BBC Scotland reported yesterday that a vote of no confidence in Regan was proposed and seconded, but not voted on, during last Friday's SFL meeting. Alex Anderson, the Cowdenbeath secretary, also made a similar complaint.

"We are totally disgusted at the way the whole situation has been handled by the SPL and the SFA. It is a sad day for Scottish football," he said.

"The actions of the SPL and the SFA and the image that has been created could well endanger any future investment in the Scottish game. In view of the way Neil Doncaster and Stewart Regan have dealt with this situation they should now be considering their own positions.

"We are deeply disillusioned with the hierarchy of Scottish football. We have been lied to and bullied and, despite the overwhelming vote of SFL clubs that Rangers should re-start in Division 3, we are still not clear what the final outcome will be."

In a document sent to all SFL clubs ahead of their vote, Doncaster estimated that moving Rangers to the Third Division could cost the Scottish game as much as £16 million.

That figure was not explained, so analysis of it is impossible, but clearly all of the top-flight clubs, apart from Celtic, will need to cut their budgets. Season ticket sales are also slow, despite the pressure of fans at all clubs to vote no to the newco.

But if the SPL clubs voted that way out of sporting integrity, it would remove all of their credibility if they were to commit a U-turn.

Issues remain for Rangers, though. Regan will meet Charles Green, the Ibrox chief executive, early next week to discuss the club's application for SFA membership. Among the questions originally asked by the governing body were about the investors, the working capital provision, the business plan and if there is any ongoing involvement with Craig Whyte.

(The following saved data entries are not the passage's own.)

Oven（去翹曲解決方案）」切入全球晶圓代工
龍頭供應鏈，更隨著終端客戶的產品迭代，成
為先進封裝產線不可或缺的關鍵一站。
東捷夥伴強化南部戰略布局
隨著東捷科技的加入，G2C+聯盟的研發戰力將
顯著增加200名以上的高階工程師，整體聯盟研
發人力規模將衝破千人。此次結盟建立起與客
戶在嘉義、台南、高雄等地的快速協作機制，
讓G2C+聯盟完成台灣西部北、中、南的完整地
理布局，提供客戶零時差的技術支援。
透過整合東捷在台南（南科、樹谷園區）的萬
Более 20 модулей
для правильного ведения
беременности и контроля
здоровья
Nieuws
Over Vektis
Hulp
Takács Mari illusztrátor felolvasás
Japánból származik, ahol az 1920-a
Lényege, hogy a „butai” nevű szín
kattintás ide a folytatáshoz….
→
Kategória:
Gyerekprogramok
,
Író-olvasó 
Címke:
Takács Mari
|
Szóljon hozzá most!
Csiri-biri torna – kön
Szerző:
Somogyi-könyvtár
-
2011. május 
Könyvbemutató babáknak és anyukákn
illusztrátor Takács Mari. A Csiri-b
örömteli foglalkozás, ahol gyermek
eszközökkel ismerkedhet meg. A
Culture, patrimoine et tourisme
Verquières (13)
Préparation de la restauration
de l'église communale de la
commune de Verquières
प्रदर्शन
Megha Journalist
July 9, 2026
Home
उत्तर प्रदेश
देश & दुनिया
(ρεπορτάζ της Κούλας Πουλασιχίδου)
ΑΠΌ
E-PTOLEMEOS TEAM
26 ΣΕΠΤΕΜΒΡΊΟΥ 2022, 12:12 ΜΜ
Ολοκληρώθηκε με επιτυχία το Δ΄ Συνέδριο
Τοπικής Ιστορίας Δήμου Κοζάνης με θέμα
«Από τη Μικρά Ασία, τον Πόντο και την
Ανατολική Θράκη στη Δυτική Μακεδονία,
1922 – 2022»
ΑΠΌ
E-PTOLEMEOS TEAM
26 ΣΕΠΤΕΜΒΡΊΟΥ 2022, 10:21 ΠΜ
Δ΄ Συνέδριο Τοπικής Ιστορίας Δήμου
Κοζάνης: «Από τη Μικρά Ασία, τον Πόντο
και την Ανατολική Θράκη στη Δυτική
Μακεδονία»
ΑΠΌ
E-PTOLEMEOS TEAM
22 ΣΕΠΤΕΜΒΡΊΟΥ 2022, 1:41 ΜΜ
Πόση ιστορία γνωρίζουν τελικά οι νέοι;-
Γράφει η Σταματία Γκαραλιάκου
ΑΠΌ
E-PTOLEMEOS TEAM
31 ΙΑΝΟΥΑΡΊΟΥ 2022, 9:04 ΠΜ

Green has aways refused to reveal the identities of all of his investors – some remain anonymous behind trusts or funds – and who the direct beneficial shareholders of SEVCO 5088Ltd, Sevco Scotland Ltd, and RFC 2012 Ltd are.

There has been speculation that Mike McDonald, the former Sheffield United chairman, and Rafat Rizvi, a British citizen who was once on Interpol's wanted list after being accused of stealing assets from Indonesia's Bank Century two years ago, a charge which he denied, put money into the consortium, although Green and Zeus Capital deny this.

Regan and Green will also discuss the registration embargo that the club successfully challenged in the Court of Session. It is understood Green was prepared to accept the embargo as part of the First Division compromise package, but if he is not now then the SFA is bound by the court to reconvene its Appellate Tribunal, which must choose to fine the club, suspend it from the Scottish Cup, suspend its SFA membership, or expel it for bringing the game into disrepute during Whyte's ownership.

Some individuals will be feeling under pressure now that Rangers have been placed in the Third Division, but it is hard to see how that decision can be overturned.